SparkMLib决策树和逻辑斯蒂回归的示例

SparkMLib 编程基础

实验目的:

  • 通过实验掌握Spark MLlib 的基本编程方法;
  • 熟悉spark与数据挖掘和机器学习的综合使用;

实验内容:
数据从美国 1994 年人口普查数据 库抽取而来,可用来预测居民收入是否超过 50K / y e a r 。 该 数 据 集 类 变 量 为 年 收 入 是 否 超 过 50 k /year。该数据集类变量为年收入是否超过 50k /year50k,属性变量包含年龄、工种、学历、职业、人种等重要信息,值得一提的是,14 个属 性变量中有 7 个标签变量。

#step0.环境准备

from pyspark import SparkConf, SparkContext
from pyspark.sql import SparkSession

spark = SparkSession.builder.master('local[6]').appName('spark-ml').getOrCreate()
spark.sparkContext.setLogLevel('WARN')

#step1.从文件中导入数据adult.data.txt和测试数据adult.test.txt,并转化为 DataFrame

from pyspark.sql.types import *

# 设置schema
schema = StructType([
    StructField('age', IntegerType()),
    StructField('workclass', StringType()),
    StructField('fnlwgt', IntegerType()),
    StructField('education', StringType()),
    StructField('educationNum', IntegerType()),
    StructField('maritalStatus', StringType()),
    StructField('occupation', StringType()),
    StructField('relationship', StringType()),
    StructField('race', StringType()),
    StructField('sex', StringType()),
    StructField('capitalGain', IntegerType()),
    StructField('capitalLoss', IntegerType()),
    StructField('hoursPerWeek', IntegerType()),
    StructField('nativeCountry', StringType()),
    StructField('50K', StringType())
])

adult_data_path = 'file:///home/chenE2000/code/pyspark/data/adult.data.csv'
adult_test_path = 'file:///home/chenE2000/code/pyspark/data/adult.test.csv'

# 读入rdd
adult_data = spark.read.csv(adult_data_path, header=False, schema=schema, ignoreLeadingWhiteSpace=True)
adult_test = spark.read.csv(adult_test_path, header=False, schema=schema, ignoreLeadingWhiteSpace=True)

不要忘记ignoreLeadingWhiteSpace参数 它可以有效地去除数据之前的空格

#step2.进行主成分分析(PCA)

对6个连续型的数值型变量进行主成分分析。PCA(主成分分析)是通过正交变换把一 组相关变量的观测值转化成一组线性无关的变量值,即主成分的一种方法。PCA 通过使用 主成分把特征向量投影到低维空间,实现对特征向量的降维。

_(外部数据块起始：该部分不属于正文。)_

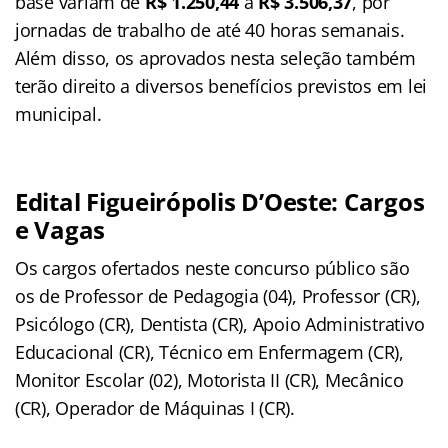
base variam de
R$ 1.250,44
a
R$ 3.506,37
, por
jornadas de trabalho de até 40 horas semanais.
Além disso, os aprovados nesta seleção também
terão direito a diversos benefícios previstos em lei
municipal.
Edital Figueirópolis D’Oeste: Cargos
e Vagas
Os cargos ofertados neste concurso público são
os de Professor de Pedagogia (04), Professor (CR),
Psicólogo (CR), Dentista (CR), Apoio Administrativo
Educacional (CR), Técnico em Enfermagem (CR),
Monitor Escolar (02), Motorista II (CR), Mecânico
(CR), Operador de Máquinas I (CR).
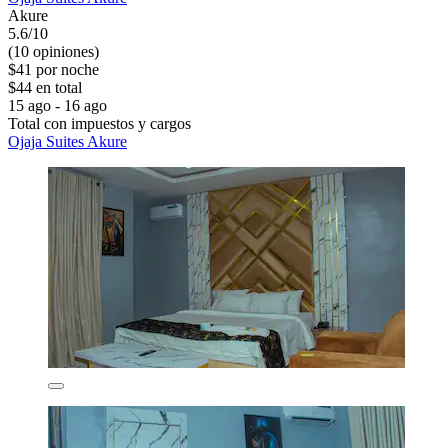
Akure
5.6/10
(10 opiniones)
$41 por noche
$44 en total
15 ago - 16 ago
Total con impuestos y cargos
Ojaja Suites Akure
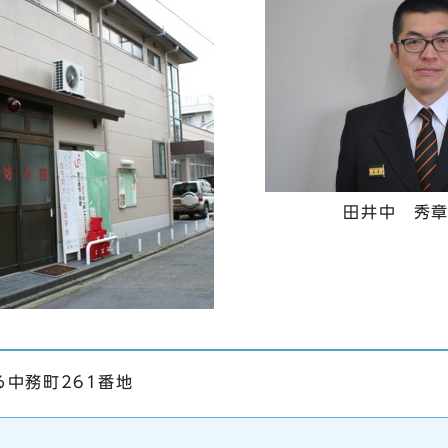
田井中 秀章 
中務町261番地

请通过setK()方法将主成分数 量设置为3,把连续型的特征向量转化成一个3维的主成分。

分析:

如下的features为连续值:

age fnlwgt educationNum capitalGain capitalLoss hoursPerWeek

from pyspark.ml.feature import PCA
from pyspark.ml.feature import VectorAssembler

# 选择需要进行分析的features
pca_features = ['age', 'fnlwgt', 'educationNum', 'capitalGain', 'capitalLoss', 'hoursPerWeek']

# 创建VectorAssembler
vecAssembler = VectorAssembler(inputCols=pca_features, outputCol="features")
df = adult_data.select(pca_features)

# 对df进行VectorAssembler的transform
converted_df = vecAssembler.transform(df)
# converted_df.show()

# 初始化PCA对象
pca = PCA(k=3, inputCol="features", outputCol="pca_features")
# 对converted_df中的features进行PCA
model = pca.fit(converted_df)
model.transform(converted_df).select('features' ,'pca_features').show(5)
OUTPUT
+--------------------+--------------------+
|            features|        pca_features|
+--------------------+--------------------+
|[39.0,77516.0,13....|[77516.0654328193...|
|[50.0,83311.0,13....|[83310.9993559577...|
|[38.0,215646.0,9....|[215645.999250486...|
|[53.0,234721.0,7....|[234720.999079618...|
|[28.0,338409.0,13...|[338408.999188305...|
+--------------------+--------------------+
only showing top 5 rows

#step3.训练分类模型并预测居民收入

任务: 在主成分分析的基础上,采用逻辑斯蒂回归,或者决策树模型预测居民收入是否超过 50K;对测试数据集进行验证。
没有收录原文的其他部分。